Prep 10 mins
Cook 35 mins
I'm on a mission to make barley trendy again. I think it is criminally underused. we used to get this at least once a week when I was at boarding school and it kept you warm and full for hours.
- 1 1⁄2 liters vegetable stock
- 100 g pearl barley
- 1 leek, trimmed
- 2 celery ribs
- 2 large carrots, peeled
- 1 medium parsnip, peeled
- 5 tablespoons white wine
- 2 tablespoons tomato puree, sundried if possible
- 2 bay leaves
- 2 tablespoons parsley, chopped
- Put stock in a pan with the barley and gently boil for 10 minutes
- While barley is boiling finely chop the leek, celery, carrot and parsnip.

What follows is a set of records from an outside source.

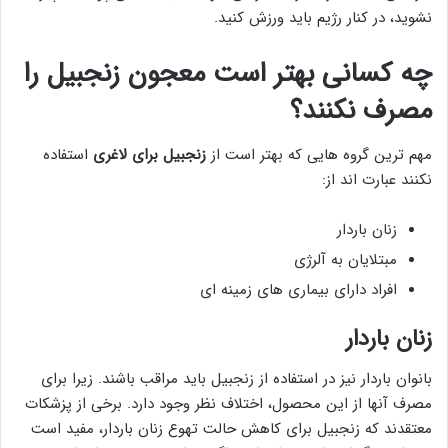
نشوید، در کنار رژیم باید ورزش کنید.
چه کسانی بهتر است معجون زنجبیل را
مصرف نکنند؟
مهم ترین گروه هایی که بهتر است از
زنجبیل برای لاغری
استفاده
نکنند عبارت اند از:
زنان باردار
مبتلایان به آلرژی
افراد دارای بیماری های زمینه ای
زنان باردار
بانوان باردار نیز در استفاده از زنجبیل باید مراقب باشند. زیرا برای
مصرف آنها از این محصول، اختلاف نظر وجود دارد. برخی از پزشکات
معتقدند که زنجبیل برای کاهش حالت تهوع زنان باردار، مفید است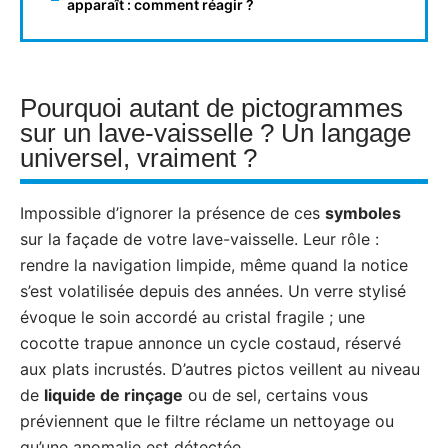
apparaît : comment réagir ?
Pourquoi autant de pictogrammes
sur un lave-vaisselle ? Un langage
universel, vraiment ?
Impossible d’ignorer la présence de ces
symboles
sur la façade de votre lave-vaisselle. Leur rôle :
rendre la navigation limpide, même quand la notice
s’est volatilisée depuis des années. Un verre stylisé
évoque le soin accordé au cristal fragile ; une
cocotte trapue annonce un cycle costaud, réservé
aux plats incrustés. D’autres pictos veillent au niveau
de
liquide de rinçage
ou de sel, certains vous
préviennent que le filtre réclame un nettoyage ou
qu’une anomalie est détectée.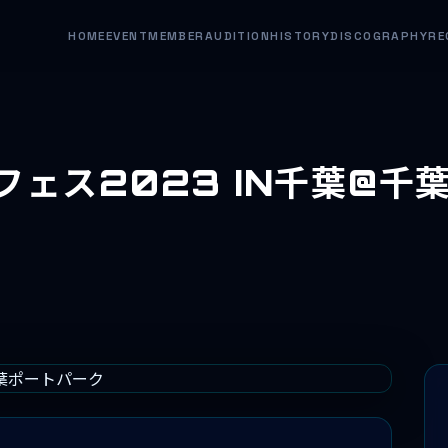
HOME
EVENT
MEMBER
AUDITION
HISTORY
DISCOGRAPHY
RE
フェス2023 IN千葉@千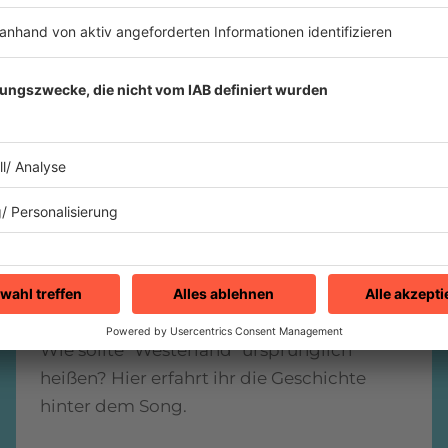
1988
die ärzte "Westerland"
Wie sollte "Westerland" ursprünglich
heißen? Hier erfahrt ihr die Geschichte
hinter dem Song.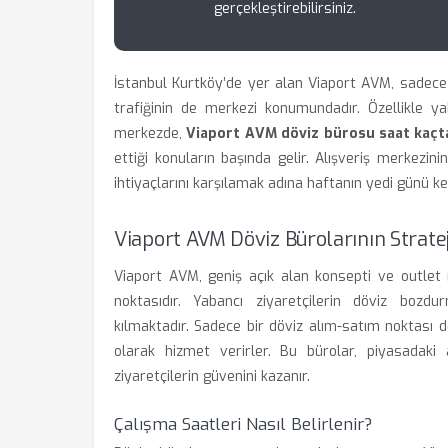
gerçekleştirebilirsiniz.
İstanbul Kurtköy’de yer alan Viaport AVM, sadece 
trafiğinin de merkezi konumundadır. Özellikle ya
merkezde,
Viaport AVM döviz bürosu saat kaçt
ettiği konuların başında gelir. Alışveriş merkezinin
ihtiyaçlarını karşılamak adına haftanın yedi günü k
Viaport AVM Döviz Bürolarının Strate
Viaport AVM, geniş açık alan konsepti ve outlet
noktasıdır. Yabancı ziyaretçilerin döviz bozd
kılmaktadır. Sadece bir döviz alım-satım noktası de
olarak hizmet verirler. Bu bürolar, piyasadaki 
ziyaretçilerin güvenini kazanır.
Çalışma Saatleri Nasıl Belirlenir?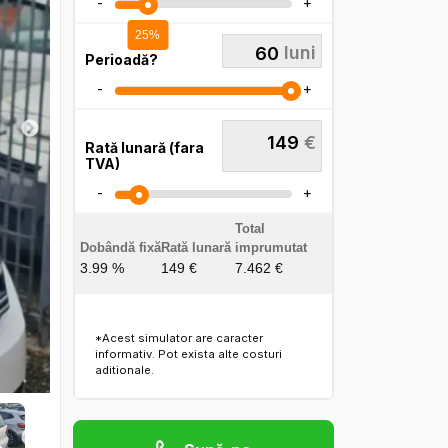
-
+
25%
luni
Perioadă?
-
+
149
€
Rată lunară (fara
TVA)
-
+
Total
Dobândă fixă
Rată lunară
imprumutat
3.99 %
149 €
7.462 €
*Acest simulator are caracter
informativ. Pot exista alte costuri
aditionale.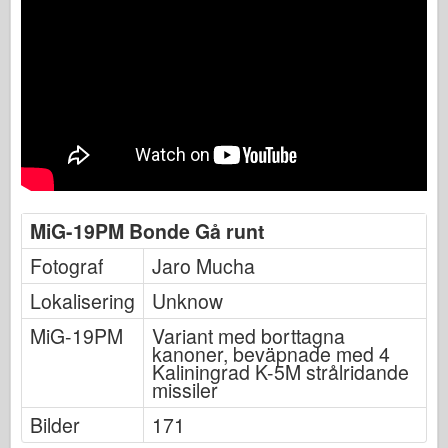
MiG-19PM Bonde Gå runt
Fotograf
Jaro Mucha
Lokalisering
Unknow
MiG-19PM
Variant med borttagna
kanoner, beväpnade med 4
Kaliningrad K-5M strålridande
missiler
Bilder
171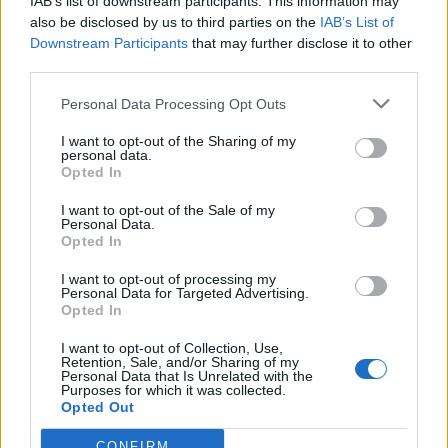
IAB’s list of downstream participants. This information may
PACE (Peia)
also be disclosed by us to third parties on the
IAB’s List of
Downstream Participants
that may further disclose it to other
Acțiunea Conservatoare (Târziu)
third parties.
PDF (Lazarus)
Personal Data Processing Opt Outs
PUSL (D. Voiculescu)
I want to opt-out of the Sharing of my
PNȚCD (Pavelescu)
personal data.
PNCR (Terheș)
Opted In
Partidul Patrioților (Surugiu)
I want to opt-out of the Sale of my
Personal Data.
FAR (Coarnă)
Opted In
România pe Primul Loc (Ponta)
I want to opt-out of processing my
Altul
Personal Data for Targeted Advertising.
Opted In
I want to opt-out of Collection, Use,
Retention, Sale, and/or Sharing of my
Arată rezultatele
Personal Data that Is Unrelated with the
Purposes for which it was collected.
Opted Out
Arhiva sondajelor
CONFIRM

- Put the wine in a large pan and add the leek, covver and steam for 5 mins, stirring occasionally. Add the other veg and cook for a further 5 minutes.

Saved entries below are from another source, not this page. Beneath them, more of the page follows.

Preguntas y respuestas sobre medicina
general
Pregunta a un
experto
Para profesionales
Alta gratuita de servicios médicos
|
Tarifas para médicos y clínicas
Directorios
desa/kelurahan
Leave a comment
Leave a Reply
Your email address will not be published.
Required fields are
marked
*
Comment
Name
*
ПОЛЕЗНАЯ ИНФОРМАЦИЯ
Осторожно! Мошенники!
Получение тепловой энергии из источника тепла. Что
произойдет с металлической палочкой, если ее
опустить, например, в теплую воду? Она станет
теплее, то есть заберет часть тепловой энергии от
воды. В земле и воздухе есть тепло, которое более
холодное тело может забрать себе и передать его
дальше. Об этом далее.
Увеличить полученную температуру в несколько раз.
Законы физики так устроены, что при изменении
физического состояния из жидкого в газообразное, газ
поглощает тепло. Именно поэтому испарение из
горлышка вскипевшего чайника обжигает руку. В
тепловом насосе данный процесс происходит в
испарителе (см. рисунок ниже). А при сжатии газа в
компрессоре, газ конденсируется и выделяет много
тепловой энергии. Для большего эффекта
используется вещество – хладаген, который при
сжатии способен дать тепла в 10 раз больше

- Stir in tomato puree, bay leaves and the barley plus stock. Lower the heat and simmer for 15 minutes.
- serve with hot toast rubbed with a garlic clove or crusty bread.
I found it a bit plain, so I added a bunch of fresh lemon thyme, some paprika, cumin seeds (ground), and a bunch of fresh shiitake mushrooms. I also used regular barley, as pearl barley is processed. I had to cook it a lot longer, but it was yummy! Thanks for bringing barley back!
Nice recipe. I love barley, too; it has such a lovely flavour and texture. I didn't have any white wine (!) so I used sherry instead, and it came out fine. Oh, and I bunged in a load of pepper (black and white) to give it a bit of zing!